The classification of employees by payroll services has always been important, but it is becoming even more so as the U.S. Department of Labor has stepped up its enforcement of worker classification in recent years. Misclassifying workers may help employers save money in the short term, but it's an illegal practice that can cause the company to be in legal hot water. The DOL implemented the Misclassification Initiative a few years ago, and it has signed agreements with multiple states regarding finding misclassified workers. According to an article in Lexology, the department is currently working with New York and 15 other states to boost employee misclassification initiatives and to improve investigations into potential employee classification violations. DOL's agreement with New York in particular aims to hold employers responsible for their unfair labor practices by charging them fines, but it also works to ensure those employers that do try to play by the rules are protected.
Laura Fortman, principal deputy administrator of the wage and hour division at DOL, said it's important these states and the department show they are united to ensure workers are compensated correctly and employers are treated fairly.
"Misclassification deprives workers of rightfully-earned wages and undercuts law-abiding businesses," said Fortman. "These memoranda of understanding send a clear message that we are standing together with the State of New York to protect workers and responsible employers and ensure everyone has the opportunity to succeed."

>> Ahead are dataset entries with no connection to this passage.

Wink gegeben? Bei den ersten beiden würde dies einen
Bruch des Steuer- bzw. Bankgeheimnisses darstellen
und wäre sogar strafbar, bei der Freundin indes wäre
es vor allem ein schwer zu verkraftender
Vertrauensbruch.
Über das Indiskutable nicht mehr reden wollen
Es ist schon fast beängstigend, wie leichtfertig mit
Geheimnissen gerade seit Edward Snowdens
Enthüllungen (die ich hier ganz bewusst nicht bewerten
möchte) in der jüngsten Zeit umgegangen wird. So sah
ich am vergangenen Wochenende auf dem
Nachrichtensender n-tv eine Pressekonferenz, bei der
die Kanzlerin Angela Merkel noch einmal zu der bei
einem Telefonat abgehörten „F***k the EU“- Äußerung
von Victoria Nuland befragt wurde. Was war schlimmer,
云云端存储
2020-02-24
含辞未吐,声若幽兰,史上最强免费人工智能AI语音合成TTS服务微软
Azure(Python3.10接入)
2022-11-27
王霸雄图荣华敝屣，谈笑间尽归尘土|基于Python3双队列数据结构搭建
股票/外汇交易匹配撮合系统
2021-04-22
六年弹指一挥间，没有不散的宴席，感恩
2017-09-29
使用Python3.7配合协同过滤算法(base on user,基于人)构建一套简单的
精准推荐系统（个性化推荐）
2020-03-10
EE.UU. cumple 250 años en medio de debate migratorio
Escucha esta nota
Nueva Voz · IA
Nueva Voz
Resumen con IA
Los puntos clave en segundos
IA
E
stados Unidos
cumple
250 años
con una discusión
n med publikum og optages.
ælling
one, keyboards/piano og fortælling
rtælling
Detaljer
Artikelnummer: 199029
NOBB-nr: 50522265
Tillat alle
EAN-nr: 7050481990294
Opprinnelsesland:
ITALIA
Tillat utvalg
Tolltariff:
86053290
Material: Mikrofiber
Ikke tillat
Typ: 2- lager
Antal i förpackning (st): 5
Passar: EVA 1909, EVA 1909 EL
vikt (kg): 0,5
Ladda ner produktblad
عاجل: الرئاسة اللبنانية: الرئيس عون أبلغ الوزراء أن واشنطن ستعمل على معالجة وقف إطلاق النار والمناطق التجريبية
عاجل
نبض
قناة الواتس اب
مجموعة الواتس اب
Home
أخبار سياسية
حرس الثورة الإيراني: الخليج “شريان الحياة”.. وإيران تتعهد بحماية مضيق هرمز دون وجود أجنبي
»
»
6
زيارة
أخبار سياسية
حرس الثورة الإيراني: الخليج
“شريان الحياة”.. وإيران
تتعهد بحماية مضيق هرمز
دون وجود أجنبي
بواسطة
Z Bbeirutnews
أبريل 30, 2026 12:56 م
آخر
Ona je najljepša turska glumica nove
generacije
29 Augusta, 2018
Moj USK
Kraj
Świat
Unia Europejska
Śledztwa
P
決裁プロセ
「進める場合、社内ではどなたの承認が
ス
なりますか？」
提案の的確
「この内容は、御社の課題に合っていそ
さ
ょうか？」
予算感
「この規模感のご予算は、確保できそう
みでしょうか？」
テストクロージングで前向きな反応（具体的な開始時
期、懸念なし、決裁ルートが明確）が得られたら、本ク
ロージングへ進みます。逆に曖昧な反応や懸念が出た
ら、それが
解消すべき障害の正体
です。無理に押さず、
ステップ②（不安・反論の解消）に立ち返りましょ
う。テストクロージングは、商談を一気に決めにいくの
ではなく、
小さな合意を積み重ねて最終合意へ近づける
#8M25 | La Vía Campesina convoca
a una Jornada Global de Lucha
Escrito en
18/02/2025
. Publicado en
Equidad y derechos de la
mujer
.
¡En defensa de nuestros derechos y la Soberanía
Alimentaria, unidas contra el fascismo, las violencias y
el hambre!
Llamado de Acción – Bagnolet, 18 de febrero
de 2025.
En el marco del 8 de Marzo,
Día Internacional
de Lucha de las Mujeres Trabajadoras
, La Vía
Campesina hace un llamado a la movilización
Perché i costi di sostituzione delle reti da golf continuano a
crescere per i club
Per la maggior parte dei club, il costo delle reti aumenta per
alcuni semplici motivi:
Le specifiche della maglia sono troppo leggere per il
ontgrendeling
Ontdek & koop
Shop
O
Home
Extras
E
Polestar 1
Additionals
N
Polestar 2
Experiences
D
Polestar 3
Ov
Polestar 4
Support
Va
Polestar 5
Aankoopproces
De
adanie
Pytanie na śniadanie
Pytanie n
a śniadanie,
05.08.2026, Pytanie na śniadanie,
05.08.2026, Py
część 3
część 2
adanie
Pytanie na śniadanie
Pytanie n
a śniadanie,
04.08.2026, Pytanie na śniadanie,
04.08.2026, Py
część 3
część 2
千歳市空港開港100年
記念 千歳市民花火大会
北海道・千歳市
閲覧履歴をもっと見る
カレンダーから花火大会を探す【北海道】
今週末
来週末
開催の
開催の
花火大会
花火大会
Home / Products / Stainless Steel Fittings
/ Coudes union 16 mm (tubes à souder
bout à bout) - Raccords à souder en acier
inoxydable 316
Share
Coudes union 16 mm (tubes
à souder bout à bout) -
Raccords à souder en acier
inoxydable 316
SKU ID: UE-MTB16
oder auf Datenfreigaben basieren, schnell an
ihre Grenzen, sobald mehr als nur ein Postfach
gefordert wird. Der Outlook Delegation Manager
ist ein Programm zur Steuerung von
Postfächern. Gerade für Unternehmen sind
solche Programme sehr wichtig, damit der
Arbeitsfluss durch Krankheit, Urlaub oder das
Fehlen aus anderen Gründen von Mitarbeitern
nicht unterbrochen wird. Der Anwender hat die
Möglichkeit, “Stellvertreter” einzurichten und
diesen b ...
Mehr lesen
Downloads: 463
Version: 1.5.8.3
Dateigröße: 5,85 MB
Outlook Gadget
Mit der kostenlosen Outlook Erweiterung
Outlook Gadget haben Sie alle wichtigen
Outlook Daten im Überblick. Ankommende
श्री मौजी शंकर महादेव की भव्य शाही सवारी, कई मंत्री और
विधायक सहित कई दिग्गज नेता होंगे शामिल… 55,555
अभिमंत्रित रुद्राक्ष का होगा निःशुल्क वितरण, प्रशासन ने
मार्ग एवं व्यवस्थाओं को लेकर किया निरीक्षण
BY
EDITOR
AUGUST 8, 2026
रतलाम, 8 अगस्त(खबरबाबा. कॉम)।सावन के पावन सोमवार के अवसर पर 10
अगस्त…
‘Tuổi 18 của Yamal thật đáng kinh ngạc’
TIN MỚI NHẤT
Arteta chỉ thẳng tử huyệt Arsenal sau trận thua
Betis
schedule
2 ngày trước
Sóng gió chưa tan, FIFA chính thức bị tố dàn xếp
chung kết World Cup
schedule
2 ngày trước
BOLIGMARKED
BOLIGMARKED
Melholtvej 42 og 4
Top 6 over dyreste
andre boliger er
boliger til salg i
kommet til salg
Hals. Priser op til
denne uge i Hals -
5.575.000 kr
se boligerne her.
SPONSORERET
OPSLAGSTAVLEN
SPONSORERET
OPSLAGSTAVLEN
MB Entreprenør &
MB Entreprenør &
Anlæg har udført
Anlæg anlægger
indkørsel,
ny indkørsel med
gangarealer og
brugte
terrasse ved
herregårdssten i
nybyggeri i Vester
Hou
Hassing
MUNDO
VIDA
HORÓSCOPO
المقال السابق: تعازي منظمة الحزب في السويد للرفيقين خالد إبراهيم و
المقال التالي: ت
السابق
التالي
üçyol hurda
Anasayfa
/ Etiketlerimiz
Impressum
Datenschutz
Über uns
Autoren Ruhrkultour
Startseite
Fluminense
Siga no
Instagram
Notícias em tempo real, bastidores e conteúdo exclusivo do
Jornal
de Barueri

Classifying employees as independent contractors or as another type of worker other than what they truly are results in them not receiving the compensation to which they are entitled. HR professionals need to ensure their companies aren't showcasing signs that they may not be following correct business practices. To do so, HR professionals need to be able to identify potential risks and establish solutions to prevent workers from being misclassified in payroll systems.
Be proactive
There are specific elements that differentiate employees from independent contractors, and HR professionals and their employers need to identify these factors. According to an article in Business and Legal Resources, some of the biggest differentiators are how long the worker was expected to work at the company, his or her schedule and how he or she is compensated. Another BLR article noted how the employer controls the worker is part of whether that worker is a full-time employee or an independent contractor.
Law firm Anderson O'Brien suggested HR professionals look at the entire employer-worker relationship to determine whether the worker needs to be classified as a full-time employee or an independent contractor. According to BLR, the type of relationship the worker has with the company is important, as determining the relationship can help answer many questions HR professionals may have regarding whether the worker is an employee or an independent contractor.
However, the law firm also noted there is a misconception about pay that could cause workers to be misclassified. According to the law firm, some employers think any workers who are paid less than $600 annually would be independent contractors.
Employers should partner with an established Payroll/HR Outsourcing firm to ensure they are using the best worker compensation tools. According to BLR, HR professionals should request a determination preapproval from the Internal Revenue Service. This can done by completing and filing Form SS-8, Determination of Worker Status for Purposes of Federal Employment Taxes and Income Tax Withholding. However, HR professionals should note this can only be done to find a solution to federal tax matters.